1 事業の概要
近年、地球温暖化等の影響もあり、豪雨の発生頻度が高まる等、本県でも災害の発生しやすい状況となっている。
災害復旧事業の迅速な実施のためには、職員の確かな技術力と、ノウハウの蓄積が必要となる。
しかしながら、各年の災害発生状況により事業量が大きく異なることから、必要な技術やノウハウの若手職員への伝承が十分にできていない。
2 事業内容
(1)災害復旧事業迅速化事業 C=4,801(112)千円
ア 既往災害・復旧資料の一元管理システムの構築 C=983(0)千円
本県ではこれまで、災害査定から復旧完了までの資料は各県土整備事務所等が保管しており、既往災害・復旧資料の統一的な管理が行われておらず、工事完了後資料が散逸してしまい、近傍で同様な災害が発生した場合にも、改めて設計条件等から検討する必要があるなど、業務の重複が生じると共に、適正な維持管理にも支障をきたしている。
そこで、各局がばらばらに保管していた資料をデータ化し、一元管理を行う。
なお、システムは新たに構築するのではなく、既に整備済みのタブレット端末情報共有システムに機能追加することで対応が可能であり、既往システムの有効活用が図られる。また、タブレット端末で閲覧可能なため、災害調査時には現場で近傍の被災履歴等が確認できるため、速やかな復旧計画の作成が可能となる。

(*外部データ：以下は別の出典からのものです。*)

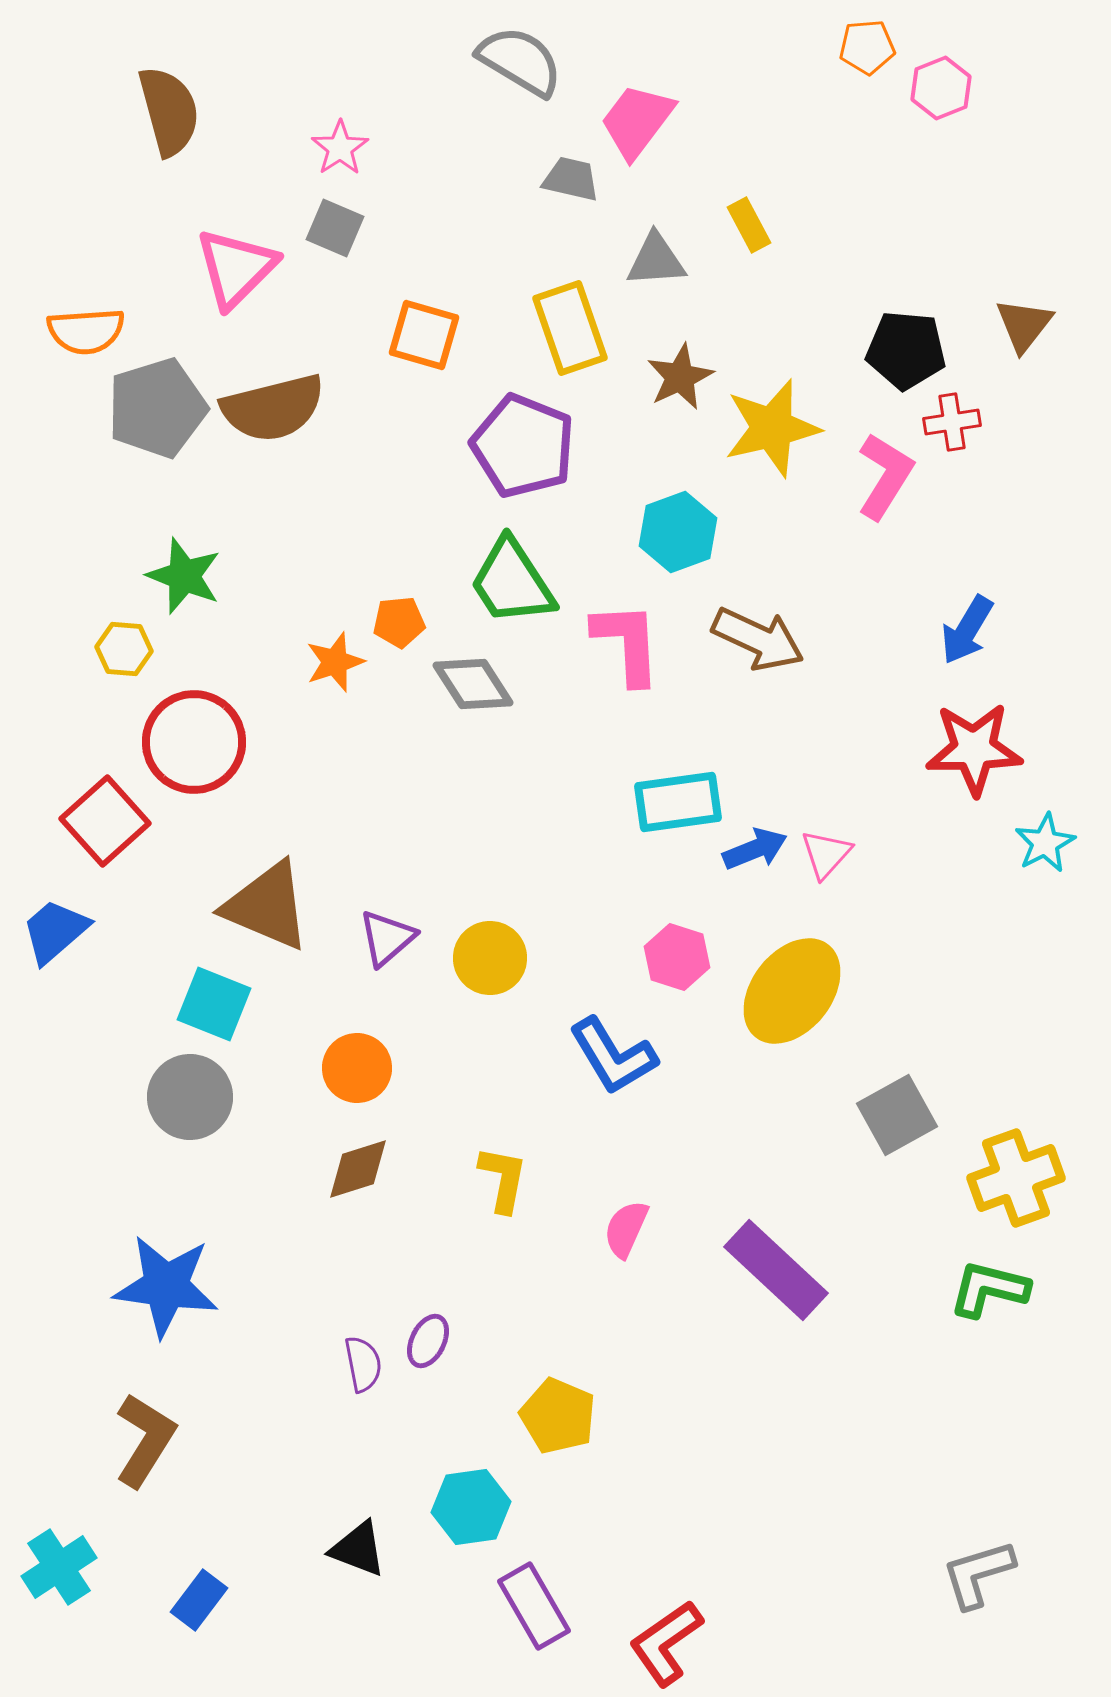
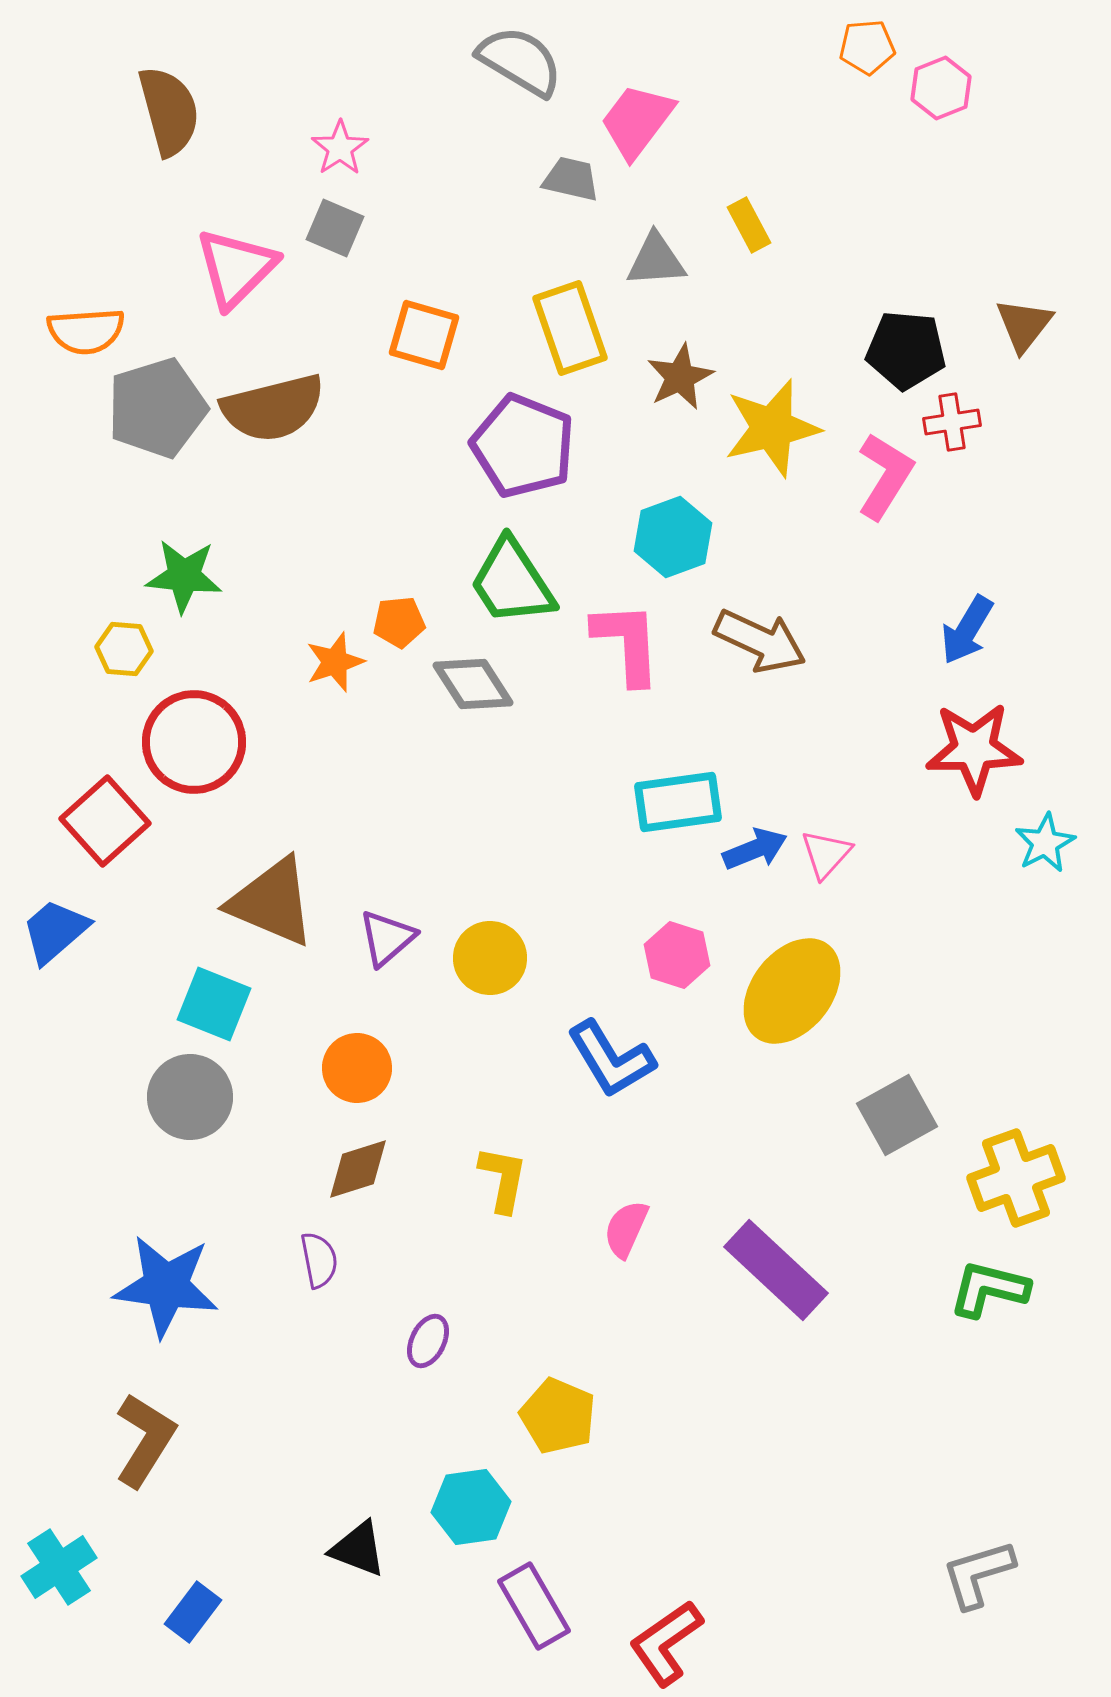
cyan hexagon at (678, 532): moved 5 px left, 5 px down
green star at (184, 576): rotated 16 degrees counterclockwise
brown arrow at (758, 639): moved 2 px right, 2 px down
brown triangle at (267, 906): moved 5 px right, 4 px up
pink hexagon at (677, 957): moved 2 px up
blue L-shape at (613, 1056): moved 2 px left, 3 px down
purple semicircle at (363, 1364): moved 44 px left, 104 px up
blue rectangle at (199, 1600): moved 6 px left, 12 px down
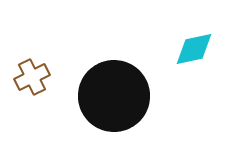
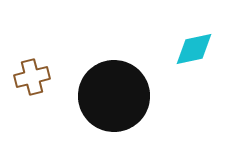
brown cross: rotated 12 degrees clockwise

災害査定は災害収束後から2カ月以内に受検することとなっているため、過去の検討事例を参考にすることで、迅速な工法決定を行うことが重要である。
イ データの集積 C=1,780(0)千円
既往災害・復旧にかかる紙資料のデータ化を印刷会社等に委託する。このデータは、上記アで構築する一元管理システムに反映させる。
ウ 各種災害申請書類作成の効率化 C=360(0)千円
災害復旧事業では、災害の発生、査定、工事、設計変更、再調査、成功認定等の各段階において国への申請・協議を要しており、要綱等で定められた様式での申請書や調書の作成が必要となる。その申請・協議資料に当たっては、作業のほとんどを職員の地道な手作業により行っている状況で、業務量の増加の一因となっている。

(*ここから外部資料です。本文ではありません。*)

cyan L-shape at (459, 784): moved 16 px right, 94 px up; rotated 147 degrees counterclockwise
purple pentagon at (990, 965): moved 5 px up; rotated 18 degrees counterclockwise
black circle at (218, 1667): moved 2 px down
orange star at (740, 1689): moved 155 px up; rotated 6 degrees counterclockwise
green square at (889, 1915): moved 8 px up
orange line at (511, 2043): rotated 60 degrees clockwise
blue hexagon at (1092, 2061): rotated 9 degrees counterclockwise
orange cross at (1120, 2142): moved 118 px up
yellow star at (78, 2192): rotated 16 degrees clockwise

そこで、予め各種災害申請書類の出力が可能となるシステムを構築(具体的にはエクセルファイルに転記機能マクロを構築)し、各種指定の災害申請書類作成手間の効率化を図る。
エ 災害採択要件説明資料作成の効率化 C=1,678(0)千円
災害復旧事業として採択されるには、災害収束後速やかに被害状況調査を行い、国土交通省に10日以内に被害報告を行う必要がある。またその被害発生箇所が採択要件を満足している必要がある。このため、採択要件の一つである降雨量について、等雨量線図などを速やかに作成し、被害状況調査を行う各県土整備事務所等に送付するが、危機管理局が整備した災害情報システムを活用することで、等雨量線図などの作成手間が効率化でき、速やかな災害状況調査が可能となる。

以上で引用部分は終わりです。